Die Rechtssache hat keine grundsätzliche Bedeutung und weder die Fortbildung des
Rechts noch die Sicherung einer einheitlichen Rechtsprechung erfordern eine
Entscheidung des Berufungsgerichts durch Urteil (§ 522 Abs. 2 Satz 1 ZPO).
I.
Zu Recht hat das Landgericht in der angefochtenen Entscheidung einen
Unterlassungsanspruch des Klägers gegen den Beklagten aus §§ 3, 7 Abs. 2 Nr. 2 UWG
alter Fassung/neuer Fassung und einen Zahlungsanspruch aus § 12 Abs. 1 S. 2 UWG
i.V.m. §§ 291, 288 BGB, § 287 Abs. 2 ZPO bejaht.
Das Landgericht durfte vorliegend seiner Entscheidung zu Grunde legen, dass eine der
Beklagten zuzurechnende männliche Person den Zeugen S. unaufgefordert angerufen
und für von der Beklagten angebotene Steuerersparnismöglichkeiten geworben hat.
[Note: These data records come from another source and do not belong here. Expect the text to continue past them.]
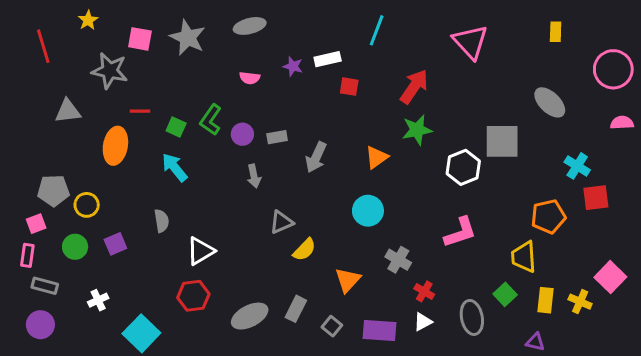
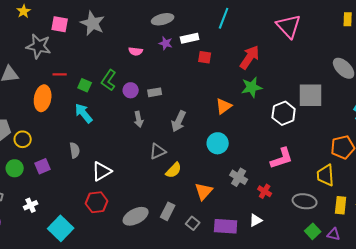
gray ellipse: (250, 26) -> (163, 19), moved
gray arrow: (316, 157) -> (179, 121), moved
red cross: (424, 291) -> (265, 191), moved
green square: (505, 294) -> (313, 231), moved
gray ellipse: (472, 317) -> (305, 201), moved, turned -70

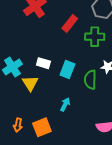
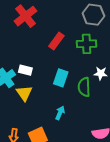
red rectangle: (70, 23) -> (56, 41), moved
white rectangle: (43, 63) -> (25, 70), moved

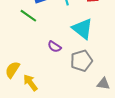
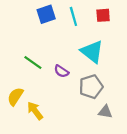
green line: (28, 16) -> (33, 63), moved
gray triangle: (103, 84) -> (105, 112), moved

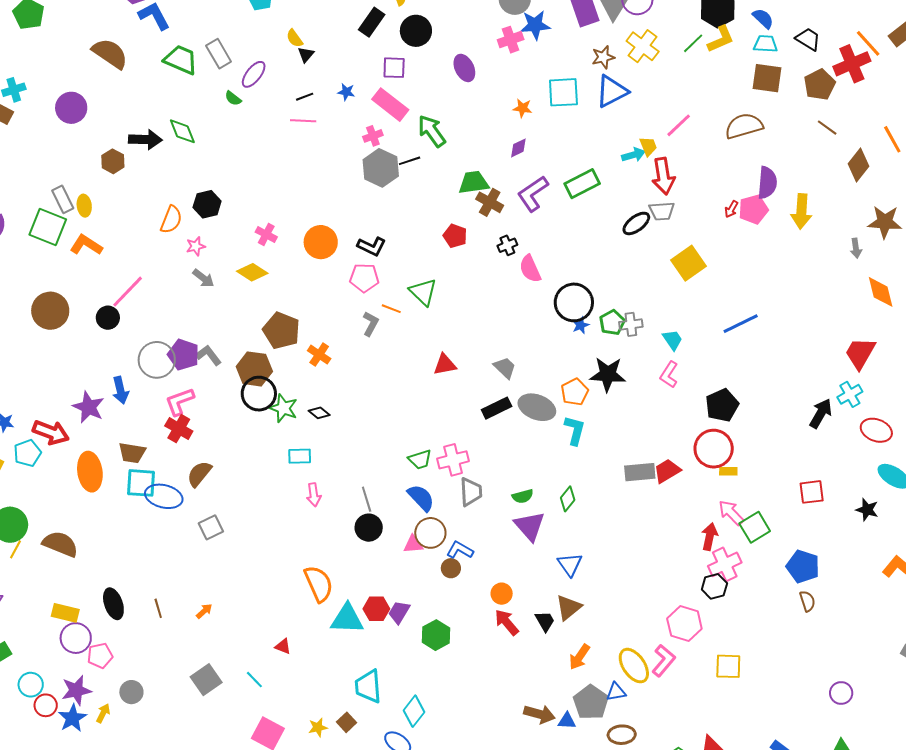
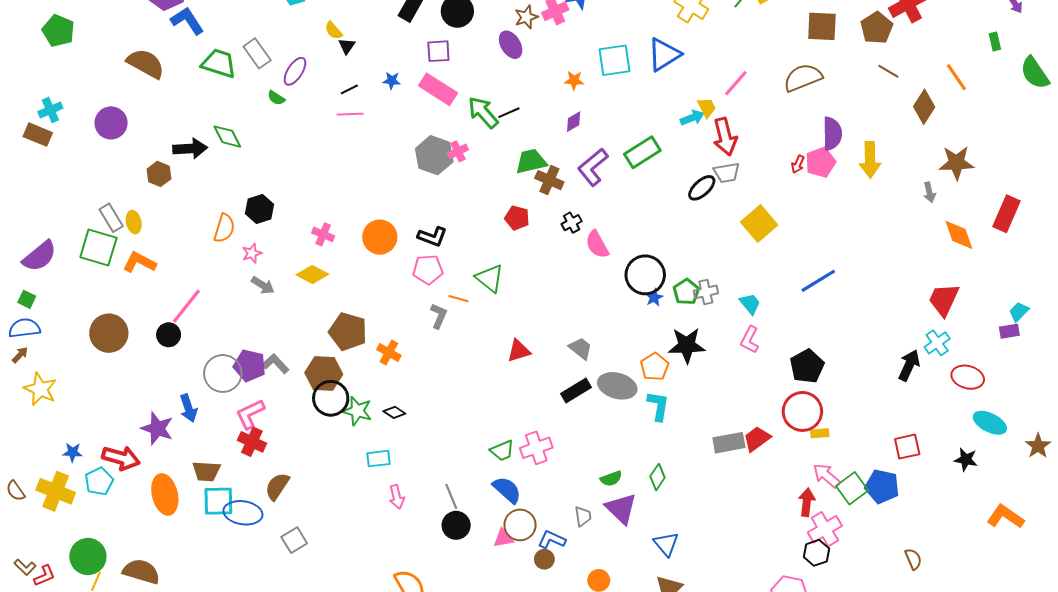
brown star: (603, 57) -> (526, 17), moved
pink cross: (373, 136) -> (458, 151), moved
black line: (410, 161) -> (509, 113), moved
gray trapezoid: (471, 492) -> (583, 516), moved, size x0.7
blue pentagon: (803, 566) -> (882, 487), moved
Erhebliche Zweifel zeigt die Berufung vorliegend nicht auf, § 529 Abs. 1 Nr. 1 ZPO.
1.
Das Landgericht durfte sich aufgrund der Angaben des Zeugen S. die Überzeugung
verschaffen, dass eine männliche Person (am Sonntag Vormittag, den 4.2.2007)
unaufgefordert bei dem Zeugen S. angerufen, dabei eingangs die Firma der Beklagten
genannt und für angebotene Steuerersparnismöglichkeiten geworben habe.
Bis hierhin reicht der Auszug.